The diagram shows a regular hexagon, with sides of length $1$, inside a square. Two vertices of the hexagon lie on a diagonal of the square and the other four lie on the edges.

What is the area of the square?

(A) $\quad 2+\sqrt{3}\qquad$ (B) $\quad 4\qquad$ (C) $\quad 3+\sqrt{2}\qquad$ (D) $\quad 1+\dfrac{3\sqrt{3}}{2}\qquad$ (E) $\quad\dfrac{7}{2}$

Let’s draw in the diagonal referred to and label the diagram as follows.

We need to find the edge length of the square, which we have labelled as $x+y$.

Firstly, notice that since the hexagon is regular $EF$ is parallel to the diagonal $AC$ and is therefore at $45^\circ$ to the sides of the square. Triangle $BEF$ is isosceles right-angled and so $y=\frac{1}{\sqrt{2}}.$

In triangle $EAD$ the angle at $A$ is $45^\circ$ and the angle at $D$ is $120^\circ$ (because $\angle EDC=60^\circ$).
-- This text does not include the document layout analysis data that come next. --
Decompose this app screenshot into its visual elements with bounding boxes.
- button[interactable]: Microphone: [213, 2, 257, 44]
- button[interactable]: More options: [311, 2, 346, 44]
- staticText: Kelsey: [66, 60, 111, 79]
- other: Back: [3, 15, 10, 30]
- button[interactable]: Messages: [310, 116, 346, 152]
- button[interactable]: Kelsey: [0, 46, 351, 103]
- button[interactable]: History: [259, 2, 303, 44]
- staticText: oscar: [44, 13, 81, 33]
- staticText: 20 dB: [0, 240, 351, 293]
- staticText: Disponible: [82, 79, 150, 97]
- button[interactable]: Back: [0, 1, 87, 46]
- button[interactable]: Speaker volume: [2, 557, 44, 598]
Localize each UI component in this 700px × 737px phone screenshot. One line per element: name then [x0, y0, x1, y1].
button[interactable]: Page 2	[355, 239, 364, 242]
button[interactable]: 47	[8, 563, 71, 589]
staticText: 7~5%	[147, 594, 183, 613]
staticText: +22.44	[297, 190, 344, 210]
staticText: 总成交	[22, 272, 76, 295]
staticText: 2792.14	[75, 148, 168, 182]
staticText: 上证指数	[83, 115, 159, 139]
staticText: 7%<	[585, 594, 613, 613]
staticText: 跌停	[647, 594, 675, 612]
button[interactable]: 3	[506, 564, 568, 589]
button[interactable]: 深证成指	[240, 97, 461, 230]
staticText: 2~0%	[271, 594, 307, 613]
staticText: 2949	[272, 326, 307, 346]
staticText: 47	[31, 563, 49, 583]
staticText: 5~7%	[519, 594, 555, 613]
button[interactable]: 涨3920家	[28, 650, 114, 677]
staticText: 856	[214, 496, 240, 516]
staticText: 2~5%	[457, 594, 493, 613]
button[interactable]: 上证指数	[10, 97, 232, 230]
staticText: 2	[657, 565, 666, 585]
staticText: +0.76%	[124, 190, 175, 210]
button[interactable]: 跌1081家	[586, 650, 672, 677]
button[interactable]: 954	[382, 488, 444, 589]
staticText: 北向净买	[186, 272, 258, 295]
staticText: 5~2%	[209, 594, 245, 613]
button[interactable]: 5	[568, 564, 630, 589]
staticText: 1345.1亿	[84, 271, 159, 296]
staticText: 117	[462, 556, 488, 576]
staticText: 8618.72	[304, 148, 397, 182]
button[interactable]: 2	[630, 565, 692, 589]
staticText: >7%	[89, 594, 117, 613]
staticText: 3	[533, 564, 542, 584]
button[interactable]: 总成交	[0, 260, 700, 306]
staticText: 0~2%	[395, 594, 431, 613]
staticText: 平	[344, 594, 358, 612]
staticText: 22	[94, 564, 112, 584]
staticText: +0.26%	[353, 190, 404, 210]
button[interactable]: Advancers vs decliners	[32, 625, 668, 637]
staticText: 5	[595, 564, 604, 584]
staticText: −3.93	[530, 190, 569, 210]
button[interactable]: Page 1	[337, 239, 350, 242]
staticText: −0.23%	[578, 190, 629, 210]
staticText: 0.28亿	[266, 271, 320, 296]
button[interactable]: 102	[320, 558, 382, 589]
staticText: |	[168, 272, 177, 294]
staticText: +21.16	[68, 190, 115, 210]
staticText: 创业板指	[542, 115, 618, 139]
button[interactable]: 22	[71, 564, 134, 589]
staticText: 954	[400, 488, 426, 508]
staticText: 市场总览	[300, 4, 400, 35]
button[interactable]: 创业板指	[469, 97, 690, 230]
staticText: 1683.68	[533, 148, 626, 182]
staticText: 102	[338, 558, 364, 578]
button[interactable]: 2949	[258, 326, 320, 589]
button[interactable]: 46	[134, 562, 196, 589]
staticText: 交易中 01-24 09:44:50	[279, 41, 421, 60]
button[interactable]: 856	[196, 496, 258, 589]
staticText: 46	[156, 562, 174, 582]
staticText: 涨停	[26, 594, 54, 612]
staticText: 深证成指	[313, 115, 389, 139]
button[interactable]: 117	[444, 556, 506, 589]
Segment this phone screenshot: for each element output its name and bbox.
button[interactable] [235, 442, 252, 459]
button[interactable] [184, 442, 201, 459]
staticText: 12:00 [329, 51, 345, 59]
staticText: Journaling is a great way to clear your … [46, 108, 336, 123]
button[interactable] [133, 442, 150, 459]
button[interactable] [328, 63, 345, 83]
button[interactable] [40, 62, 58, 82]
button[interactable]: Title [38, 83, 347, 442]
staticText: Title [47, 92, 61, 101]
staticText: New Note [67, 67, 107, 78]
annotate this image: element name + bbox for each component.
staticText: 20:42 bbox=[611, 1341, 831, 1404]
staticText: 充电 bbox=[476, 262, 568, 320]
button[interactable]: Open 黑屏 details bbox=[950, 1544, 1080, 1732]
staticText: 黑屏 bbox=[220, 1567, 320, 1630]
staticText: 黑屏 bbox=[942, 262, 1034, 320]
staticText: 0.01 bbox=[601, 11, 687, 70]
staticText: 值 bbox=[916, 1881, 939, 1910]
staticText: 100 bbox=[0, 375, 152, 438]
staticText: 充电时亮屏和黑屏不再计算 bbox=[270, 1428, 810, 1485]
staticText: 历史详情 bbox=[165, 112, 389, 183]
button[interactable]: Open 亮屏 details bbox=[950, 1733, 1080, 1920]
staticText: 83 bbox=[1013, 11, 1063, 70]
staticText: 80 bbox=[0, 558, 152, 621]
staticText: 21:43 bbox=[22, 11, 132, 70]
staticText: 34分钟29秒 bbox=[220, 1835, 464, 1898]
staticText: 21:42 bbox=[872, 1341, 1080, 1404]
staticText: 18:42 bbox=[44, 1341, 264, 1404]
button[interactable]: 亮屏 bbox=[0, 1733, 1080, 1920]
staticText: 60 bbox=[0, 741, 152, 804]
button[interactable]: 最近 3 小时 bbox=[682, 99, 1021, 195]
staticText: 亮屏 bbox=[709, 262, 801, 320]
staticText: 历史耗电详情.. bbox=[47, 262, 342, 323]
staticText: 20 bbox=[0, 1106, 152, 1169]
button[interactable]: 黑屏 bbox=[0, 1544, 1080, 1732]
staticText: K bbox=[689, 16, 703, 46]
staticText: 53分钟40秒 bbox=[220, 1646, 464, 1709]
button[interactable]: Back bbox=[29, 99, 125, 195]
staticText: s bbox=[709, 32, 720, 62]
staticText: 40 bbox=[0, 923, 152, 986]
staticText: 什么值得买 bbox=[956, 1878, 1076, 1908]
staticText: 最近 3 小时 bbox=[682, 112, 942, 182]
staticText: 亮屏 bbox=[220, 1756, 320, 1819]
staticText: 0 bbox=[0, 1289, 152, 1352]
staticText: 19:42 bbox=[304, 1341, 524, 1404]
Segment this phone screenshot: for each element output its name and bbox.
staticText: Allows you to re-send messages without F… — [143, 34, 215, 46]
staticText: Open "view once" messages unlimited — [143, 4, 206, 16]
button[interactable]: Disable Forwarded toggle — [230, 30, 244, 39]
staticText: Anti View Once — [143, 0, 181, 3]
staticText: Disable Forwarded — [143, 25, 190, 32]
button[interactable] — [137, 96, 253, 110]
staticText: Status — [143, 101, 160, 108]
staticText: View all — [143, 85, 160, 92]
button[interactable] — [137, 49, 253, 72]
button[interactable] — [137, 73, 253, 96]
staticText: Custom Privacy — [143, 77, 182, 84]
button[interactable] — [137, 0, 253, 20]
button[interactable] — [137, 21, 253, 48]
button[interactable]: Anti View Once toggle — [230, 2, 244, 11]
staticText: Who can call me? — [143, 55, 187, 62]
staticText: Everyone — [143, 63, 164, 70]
So we can use the sine rule to find $x$. \begin{align*} \frac{1}{\sin 45^\circ} &= \frac{x}{\sin 120^\circ} \\ \implies\quad x &= \frac{\sqrt{3}}{\sqrt{2}} \end{align*}

So now the area of the square is $(x+y)^2 = \left(\frac{\sqrt{3}}{\sqrt{2}}+\frac{1}{\sqrt{2}}\right)^2 = 2+\sqrt{3}$ and the answer is (A).